In the immediate aftermath, Gov. John Kasich took some fire for having allowed to expire an executive order issued by former Gov. Ted Strickland banning the private ownership of big cats, bears and wolves in Ohio. Kasich said Strickland’s executive order was unenforceable, and he may have been right. Unfortunately he was wrong when he predicted that Ohio would have strict and workable legislation governing wild animal ownership in place by the end of the year. Seven months after Muskingum and five months after Kasich’s target, legislation has passed the Senate, but not the House.

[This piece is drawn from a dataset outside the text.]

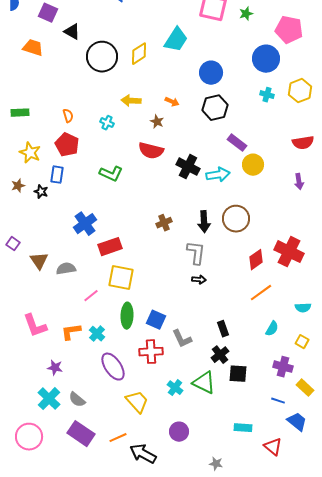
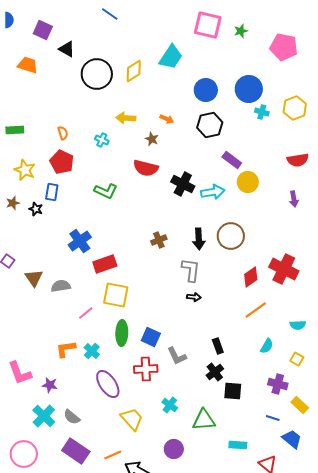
blue circle: (266, 59) -> (249, 89), moved
pink L-shape: (35, 326) -> (20, 373), moved
green triangle: (204, 383) -> (204, 420), moved, turned -30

And here’s the most distressing part: The delay in getting a bill through the Senate was caused by multiple amendments, virtually all of them weakening the law. Time and again Ohio’s legislators have worried more about protecting the presumed rights of wild-animal fanciers and breeders than the neighbors of wild-animal owners who might fall prey to escaped predators. And scant attention was paid to the welfare of the animals themselves.
And here’s the ultimate irony: In less time than it has taken the Legislature to pass a bill limiting the ownership of wild animals, the Ohio Department of Agriculture, which is responsible — to the extent that any state agency is actually responsible — for protecting the public, has decided that the five animals that survived the Muskingum disaster should be returned to the widow of the man who put the whole tragedy in motion.
Marian Thompson retrieved her animals and took them back to Muskingum, and nothing in Ohio law allows state officials to check on their safekeeping. In ordering the release of the animals, the state shifted the burden for monitoring the Muskingum County Animal Farm to local authorities.
But local authorities are virtually powerless. Ron Welch, the county’s assistant prosecuting attorney, told the Associated Press his office made several attempts to persuade Thompson’s attorney to allow an inspector, the sheriff and a humane officer to see the cages at the property before the animals returned. They were denied. The cages could be large enough. Or not. They could be secure enough. Or not.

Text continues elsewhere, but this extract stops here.